• Task details:
What is the number of lines in these records that hold the word "Operate"? Reply with that number alone.

================

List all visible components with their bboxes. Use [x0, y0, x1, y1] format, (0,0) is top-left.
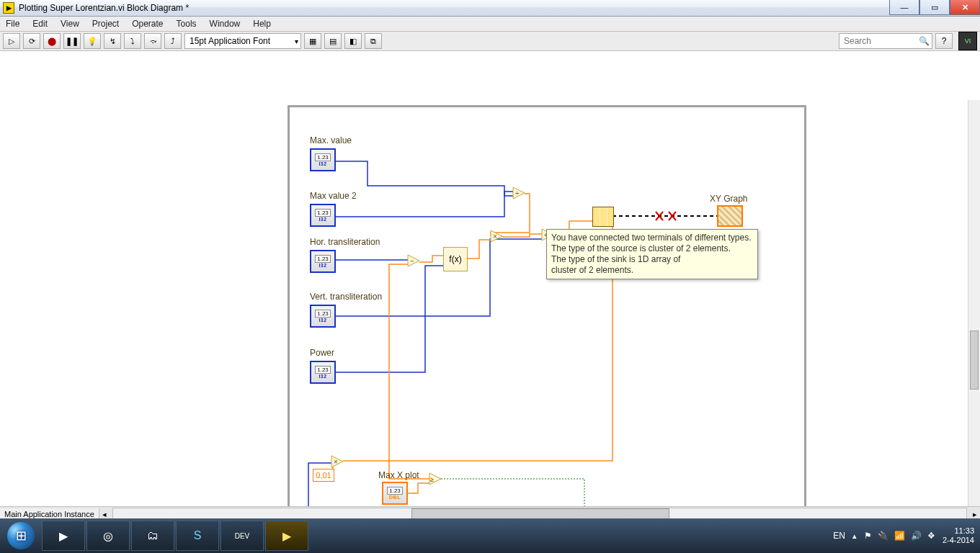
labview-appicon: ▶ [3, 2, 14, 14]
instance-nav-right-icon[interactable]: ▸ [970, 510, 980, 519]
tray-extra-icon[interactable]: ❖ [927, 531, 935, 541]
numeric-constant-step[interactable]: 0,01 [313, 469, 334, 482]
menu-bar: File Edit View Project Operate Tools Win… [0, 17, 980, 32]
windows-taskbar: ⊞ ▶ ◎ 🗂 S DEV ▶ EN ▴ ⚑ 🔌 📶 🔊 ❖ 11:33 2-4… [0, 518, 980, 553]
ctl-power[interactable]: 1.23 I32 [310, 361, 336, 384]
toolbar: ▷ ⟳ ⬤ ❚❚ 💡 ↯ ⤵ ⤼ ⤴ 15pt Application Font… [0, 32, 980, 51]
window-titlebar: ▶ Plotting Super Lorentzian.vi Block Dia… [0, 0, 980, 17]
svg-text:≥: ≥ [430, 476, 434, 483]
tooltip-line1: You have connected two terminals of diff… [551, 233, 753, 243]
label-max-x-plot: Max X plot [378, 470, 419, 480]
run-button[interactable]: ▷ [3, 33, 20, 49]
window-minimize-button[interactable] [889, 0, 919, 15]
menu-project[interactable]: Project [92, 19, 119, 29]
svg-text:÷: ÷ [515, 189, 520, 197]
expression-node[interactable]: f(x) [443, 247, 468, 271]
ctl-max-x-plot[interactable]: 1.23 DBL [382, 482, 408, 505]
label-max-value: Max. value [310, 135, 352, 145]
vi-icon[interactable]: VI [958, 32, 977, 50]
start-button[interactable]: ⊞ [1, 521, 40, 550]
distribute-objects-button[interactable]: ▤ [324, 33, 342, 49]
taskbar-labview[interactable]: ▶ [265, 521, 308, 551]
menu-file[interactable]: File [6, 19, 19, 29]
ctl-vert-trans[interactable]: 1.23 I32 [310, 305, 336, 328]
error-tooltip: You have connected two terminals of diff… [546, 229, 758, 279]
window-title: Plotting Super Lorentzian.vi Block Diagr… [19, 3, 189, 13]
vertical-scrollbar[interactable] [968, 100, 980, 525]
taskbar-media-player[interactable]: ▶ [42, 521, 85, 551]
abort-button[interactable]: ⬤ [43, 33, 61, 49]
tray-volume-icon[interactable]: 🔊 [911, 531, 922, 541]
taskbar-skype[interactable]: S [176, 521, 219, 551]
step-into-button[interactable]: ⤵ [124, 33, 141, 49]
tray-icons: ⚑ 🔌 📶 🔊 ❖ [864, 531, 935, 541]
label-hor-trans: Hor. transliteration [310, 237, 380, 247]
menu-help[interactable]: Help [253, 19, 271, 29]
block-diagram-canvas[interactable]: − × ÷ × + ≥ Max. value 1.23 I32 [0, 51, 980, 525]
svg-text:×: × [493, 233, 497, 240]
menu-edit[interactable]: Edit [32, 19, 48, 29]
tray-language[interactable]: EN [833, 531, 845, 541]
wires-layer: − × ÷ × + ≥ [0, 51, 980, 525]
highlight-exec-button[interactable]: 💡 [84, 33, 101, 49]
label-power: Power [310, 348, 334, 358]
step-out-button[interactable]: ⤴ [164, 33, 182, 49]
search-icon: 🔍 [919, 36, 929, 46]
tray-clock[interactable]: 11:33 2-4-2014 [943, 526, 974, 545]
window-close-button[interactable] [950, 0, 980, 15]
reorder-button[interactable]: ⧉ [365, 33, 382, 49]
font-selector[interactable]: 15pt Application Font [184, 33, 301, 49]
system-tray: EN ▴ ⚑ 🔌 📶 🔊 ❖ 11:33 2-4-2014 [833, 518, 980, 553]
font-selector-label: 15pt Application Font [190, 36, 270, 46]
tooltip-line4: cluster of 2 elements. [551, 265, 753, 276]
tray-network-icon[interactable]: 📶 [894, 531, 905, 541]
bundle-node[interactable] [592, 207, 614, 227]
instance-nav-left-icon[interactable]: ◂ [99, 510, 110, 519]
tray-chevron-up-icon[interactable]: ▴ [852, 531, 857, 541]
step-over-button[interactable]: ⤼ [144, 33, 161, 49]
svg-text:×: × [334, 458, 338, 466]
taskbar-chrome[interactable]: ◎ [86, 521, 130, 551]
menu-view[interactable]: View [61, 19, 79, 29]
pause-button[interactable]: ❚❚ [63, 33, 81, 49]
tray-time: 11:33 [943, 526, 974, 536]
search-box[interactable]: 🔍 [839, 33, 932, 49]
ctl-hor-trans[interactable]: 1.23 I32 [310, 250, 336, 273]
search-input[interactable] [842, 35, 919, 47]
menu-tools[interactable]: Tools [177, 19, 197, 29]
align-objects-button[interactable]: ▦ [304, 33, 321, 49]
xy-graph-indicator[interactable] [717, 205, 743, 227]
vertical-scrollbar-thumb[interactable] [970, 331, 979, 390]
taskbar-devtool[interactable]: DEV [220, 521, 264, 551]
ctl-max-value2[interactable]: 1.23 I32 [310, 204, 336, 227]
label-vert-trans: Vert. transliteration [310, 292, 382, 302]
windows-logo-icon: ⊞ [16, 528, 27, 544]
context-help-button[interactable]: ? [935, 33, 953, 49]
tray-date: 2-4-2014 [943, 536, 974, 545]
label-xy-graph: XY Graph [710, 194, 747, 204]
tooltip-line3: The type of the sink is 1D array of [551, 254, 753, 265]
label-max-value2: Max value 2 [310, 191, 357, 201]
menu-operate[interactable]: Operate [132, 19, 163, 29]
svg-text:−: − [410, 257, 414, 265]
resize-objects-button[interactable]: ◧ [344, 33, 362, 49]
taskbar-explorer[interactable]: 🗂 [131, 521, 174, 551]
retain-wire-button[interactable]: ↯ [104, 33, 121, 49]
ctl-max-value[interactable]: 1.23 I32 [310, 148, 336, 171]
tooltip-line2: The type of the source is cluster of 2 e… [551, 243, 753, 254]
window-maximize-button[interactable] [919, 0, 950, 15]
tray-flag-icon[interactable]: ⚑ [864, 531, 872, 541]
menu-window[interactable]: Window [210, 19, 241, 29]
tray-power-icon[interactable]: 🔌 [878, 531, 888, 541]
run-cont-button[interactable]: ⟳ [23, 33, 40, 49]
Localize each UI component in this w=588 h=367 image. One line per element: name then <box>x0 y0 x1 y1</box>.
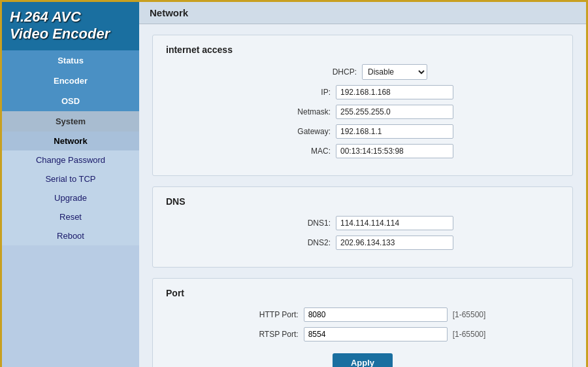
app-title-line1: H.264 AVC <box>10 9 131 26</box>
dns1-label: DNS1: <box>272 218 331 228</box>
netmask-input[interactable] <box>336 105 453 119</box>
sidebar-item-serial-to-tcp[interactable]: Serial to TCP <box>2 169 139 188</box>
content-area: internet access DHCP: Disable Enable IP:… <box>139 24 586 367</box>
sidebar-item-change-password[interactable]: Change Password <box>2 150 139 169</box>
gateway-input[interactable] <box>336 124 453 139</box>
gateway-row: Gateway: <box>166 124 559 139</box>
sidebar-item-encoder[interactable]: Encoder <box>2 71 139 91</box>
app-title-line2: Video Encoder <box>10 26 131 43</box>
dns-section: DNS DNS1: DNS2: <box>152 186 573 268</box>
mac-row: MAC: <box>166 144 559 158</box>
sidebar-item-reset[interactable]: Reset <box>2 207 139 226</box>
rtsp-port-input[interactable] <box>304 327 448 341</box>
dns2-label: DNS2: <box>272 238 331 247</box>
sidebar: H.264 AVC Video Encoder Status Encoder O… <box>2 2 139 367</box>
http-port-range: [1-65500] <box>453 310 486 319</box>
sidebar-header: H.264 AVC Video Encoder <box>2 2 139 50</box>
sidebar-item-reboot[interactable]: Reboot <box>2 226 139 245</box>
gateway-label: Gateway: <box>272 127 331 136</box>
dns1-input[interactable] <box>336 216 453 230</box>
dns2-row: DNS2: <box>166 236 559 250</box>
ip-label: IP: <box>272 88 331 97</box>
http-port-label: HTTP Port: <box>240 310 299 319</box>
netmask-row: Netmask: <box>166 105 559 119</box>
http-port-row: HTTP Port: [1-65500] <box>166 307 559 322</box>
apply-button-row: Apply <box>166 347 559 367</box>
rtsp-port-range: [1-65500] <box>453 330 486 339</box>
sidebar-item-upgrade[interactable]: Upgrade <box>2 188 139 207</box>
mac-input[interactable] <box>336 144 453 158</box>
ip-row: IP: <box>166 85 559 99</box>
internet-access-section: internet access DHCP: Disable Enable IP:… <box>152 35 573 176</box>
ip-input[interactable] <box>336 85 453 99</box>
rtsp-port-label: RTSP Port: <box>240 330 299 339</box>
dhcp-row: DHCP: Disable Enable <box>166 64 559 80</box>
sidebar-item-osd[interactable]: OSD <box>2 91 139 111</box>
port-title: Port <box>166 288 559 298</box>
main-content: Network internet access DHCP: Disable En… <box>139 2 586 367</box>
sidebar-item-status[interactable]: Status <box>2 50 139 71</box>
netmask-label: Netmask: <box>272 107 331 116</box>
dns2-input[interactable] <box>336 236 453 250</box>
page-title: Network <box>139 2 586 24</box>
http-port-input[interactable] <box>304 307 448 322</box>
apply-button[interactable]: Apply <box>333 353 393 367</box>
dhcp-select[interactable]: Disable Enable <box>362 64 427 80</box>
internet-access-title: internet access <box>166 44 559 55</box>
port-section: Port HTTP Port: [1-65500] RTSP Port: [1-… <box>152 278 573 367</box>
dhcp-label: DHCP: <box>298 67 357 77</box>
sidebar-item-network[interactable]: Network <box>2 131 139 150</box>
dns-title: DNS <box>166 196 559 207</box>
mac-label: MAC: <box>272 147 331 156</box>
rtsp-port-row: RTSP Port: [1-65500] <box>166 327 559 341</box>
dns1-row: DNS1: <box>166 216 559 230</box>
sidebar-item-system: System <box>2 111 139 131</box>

================

• Solution for this exercise:
2